The government of Indonesia will resume exports of palm oil on the 23rd (local time).
According reports, the government of Indonesia will lift the ban on exports of all derivatives except palm stearin, including palm oil (CPO), which has been in effect since the 28th of last month.
The Malaysian daily Borneo Post reported that this is a measure that takes into account the global shortage of cooking oil and the livelihood of 17 million domestic palm oil industry workers.
Palm oil is used for food products such as margarine, chocolate, and cakes, as well as household consumer products such as cosmetics and cleaning products such as soap and shampoo.
Indonesia, along with Malaysia, is the world’s largest palm oil producer and exporter. Indonesia accounts for 55 to 60% of the world’s supply.
However, as the supply of raw materials for various cooking oils such as palm oil, soybean oil, carola oil, and sunflower oil has recently been disrupted, there has been a shortage of cooking oil around the world.
As the price of cooking oil soared, Indonesian palm oil companies focused only on exports, and the price also jumped by up to 70% due to food shortages in the domestic market.
As a result, the Indonesian government has started to stabilize prices, including domestic supply obligations, price caps, and subsidies, but as it did not work, it came to take special measures called a ban at the end of last month.
Initially, the Indonesian government was planning to resume exports if the price of large-capacity cooking oil, which had jumped to 26,000 rupiah per liter, fell to 14,000 rupiah.

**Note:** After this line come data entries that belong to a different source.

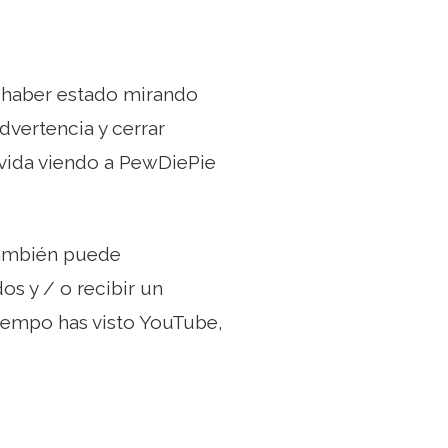
 haber estado mirando
dvertencia y cerrar
 vida viendo a PewDiePie
También puede
os y / o recibir un
tiempo has visto YouTube,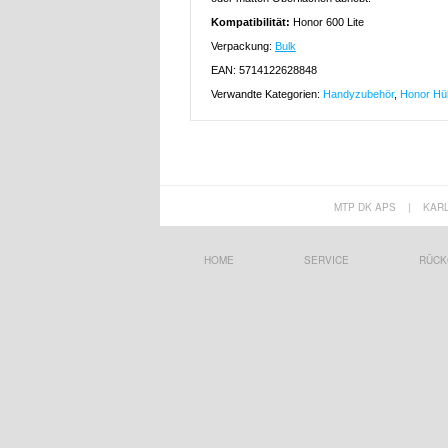
Kompatibilität:
Honor 600 Lite
Verpackung:
Bulk
EAN: 5714122628848
Verwandte Kategorien:
Handyzubehör
,
Honor Hül
MTP DK APS
|
KAR
HOME
SERVICE
RÜCK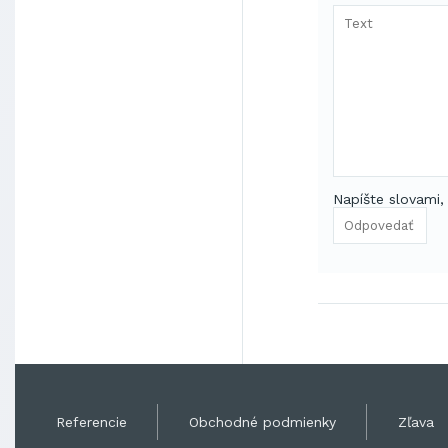
Napíšte slovami,
Referencie
Obchodné podmienky
Zľava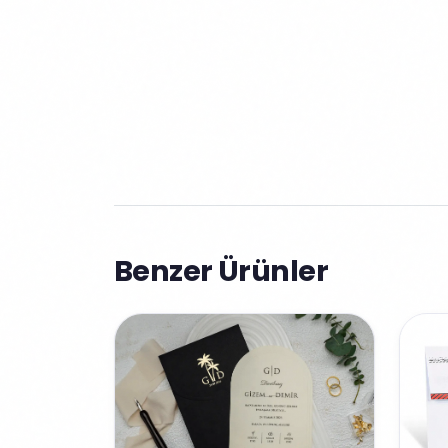
Benzer Ürünler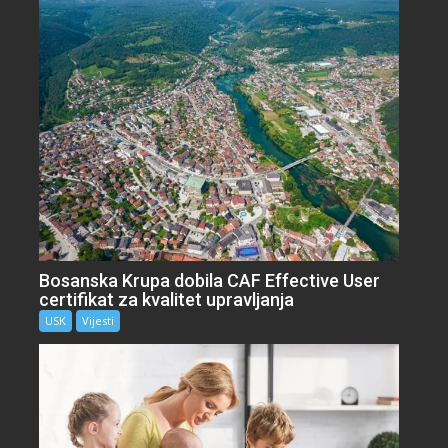
Bosanska Krupa dobila CAF Effective User
certifikat za kvalitet upravljanja
USK
Vijesti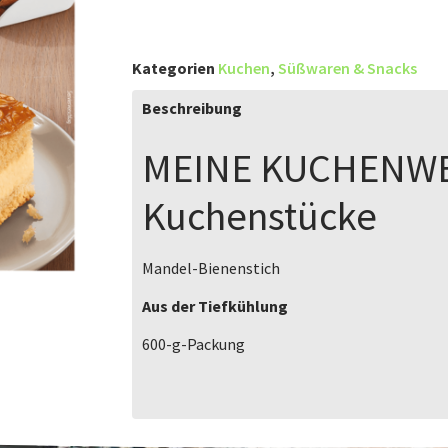
Kategorien
Kuchen
,
Süßwaren & Snacks
Beschreibung
MEINE KUCHENW
Kuchenstücke
Mandel-Bienenstich
Aus der Tiefkühlung
600-g-Packung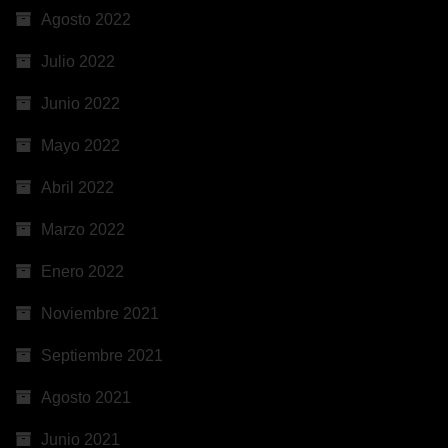
Agosto 2022
Julio 2022
Junio 2022
Mayo 2022
Abril 2022
Marzo 2022
Enero 2022
Noviembre 2021
Septiembre 2021
Agosto 2021
Junio 2021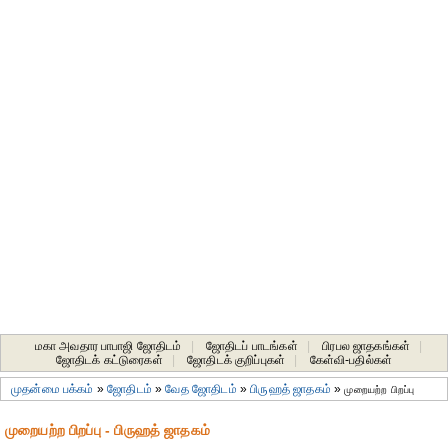
மகா அவதார பாபாஜி ஜோதிடம்
|
ஜோதிடப் பாடங்கள்
|
பிரபல ஜாதகங்கள்
|
ஜோதிடக் கட்டுரைகள்
|
ஜோதிடக் குறிப்புகள்
|
கேள்வி-பதில்கள்
முதன்மை பக்கம்
»
ஜோதிடம்
»
வேத ஜோதிடம்
»
பிருஹத் ஜாதகம்
»
முறையற்ற பிறப்பு
முறையற்ற பிறப்பு - பிருஹத் ஜாதகம்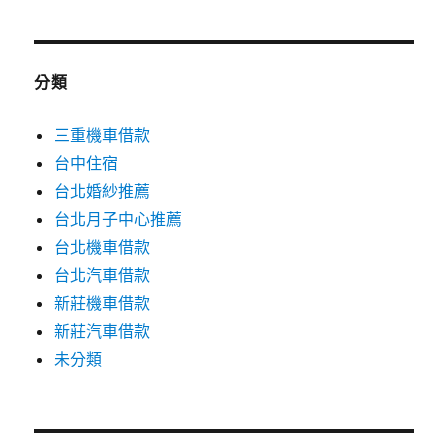
分類
三重機車借款
台中住宿
台北婚紗推薦
台北月子中心推薦
台北機車借款
台北汽車借款
新莊機車借款
新莊汽車借款
未分類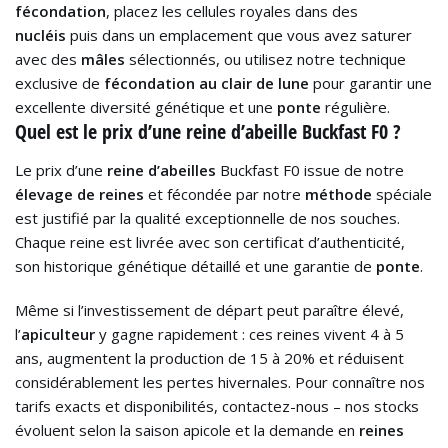
fécondation
, placez les cellules royales dans des
nucléis
puis dans un emplacement que vous avez saturer
avec des
mâles
sélectionnés, ou utilisez notre technique
exclusive de
fécondation au clair de lune
pour garantir une
excellente diversité génétique et une
ponte
régulière.
Quel est le prix d’une reine d’abeille Buckfast F0 ?
Le prix d’une
reine d’abeilles
Buckfast F0 issue de notre
élevage de reines
et fécondée par notre
méthode
spéciale
est justifié par la qualité exceptionnelle de nos souches.
Chaque reine est livrée avec son certificat d’authenticité,
son historique génétique détaillé et une garantie de
ponte
.
Même si l’investissement de départ peut paraître élevé,
l’
apiculteur
y gagne rapidement : ces reines vivent 4 à 5
ans, augmentent la production de 15 à 20% et réduisent
considérablement les pertes hivernales. Pour connaître nos
tarifs exacts et disponibilités, contactez-nous – nos stocks
évoluent selon la saison apicole et la demande en
reines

However, despite the ban, cooking oil is recently sold at 17,000 rupiah, pointing out that the effect of stabilizing the price of cooking oil is insufficient.
In addition, due to the ban on palm oil companies’ purchase of palm fruits under the ban, the price of palm fruits plunged, leading to a series of protests by domestic farmers.
In addition, the Indonesian government lifted the ban less than a month after it was implemented, taking a significant toll on the trade balance.